В тысяче футов над русским фронтом немецкий самолет-разведчик лавировал среди облаков в поисках места для посадки. Этим самолетом был Fiesler 156, чьи широкие крылья и веретенообразные стойки колес принесли ему прозвище ‘Аист’. Пилот, Ханно Кош, был капитаном люфтваффе.

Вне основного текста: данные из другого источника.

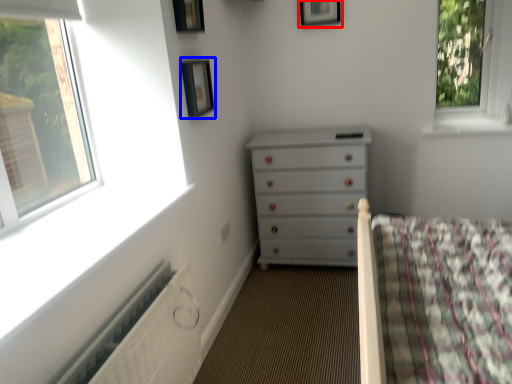 Question: Which of the following is the closest to the observer, picture frame (highlighted by a red box) or picture frame (highlighted by a blue box)?

Choices:
 (A) picture frame
 (B) picture frame

Answer: (B)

Рядом с ним, нервно сжимая портфель, сидел лейтенант войск СС по имени Карл Хаген.
За час до этого "Аист" вылетел с передовой оперативной базы группы армий "Север", расположенной недалеко от города Луга, направляясь на полосу газона возле деревни Выриста, недалеко по воздуху на северо-восток.
Кощ наклонил самолет и прищурился на землю внизу, ища какой-нибудь контур земли, который соответствовал схеме полетного плана, прикрепленной к картографической доске у него на колене. ‘Я этого не вижу", - сказал он.

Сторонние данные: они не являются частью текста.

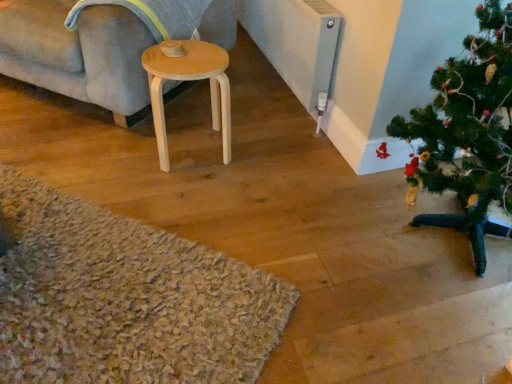 What are the coordinates of `free space underneath green matte christmas tree at lower right (from a real-world perspective)` in the screenshot? It's located at (447, 246).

‘Может быть, нам следует повернуть назад", - ответил Хаген, крича, чтобы его голос был слышен через шум двигателя.
‘Слишком поздно", - ответил пилот. ‘Я дал тебе этот шанс полчаса назад, а ты отказался. Теперь у нас недостаточно топлива, чтобы вернуться в Лугу. Если мы не сможем найти взлетно-посадочную полосу в Выристе, наш единственный шанс - сесть в поле и начать ходить.’
Аист вздрогнул, пролетая через зону турбулентности, заставив Хагена еще крепче сжать портфель.
‘В любом случае, что там внутри?" - спросил Кощ.
‘Я должен кое-что передать’.
‘Да, но что?’
‘Если ты хочешь знать, это картина’.
‘Ты имеешь в виду какое-нибудь бесценное произведение искусства вроде Рембрандта или что-то в этом роде?’
‘Да, бесценный. Рембрандта нет.’
‘Могу я посмотреть на это?"
‘Я не думаю, что смогу это сделать’.
‘ Да ладно тебе! ’ настаивал Кощ. ‘Просто чтобы я мог знать, почему я рисковал своей жизнью в течение последнего часа’.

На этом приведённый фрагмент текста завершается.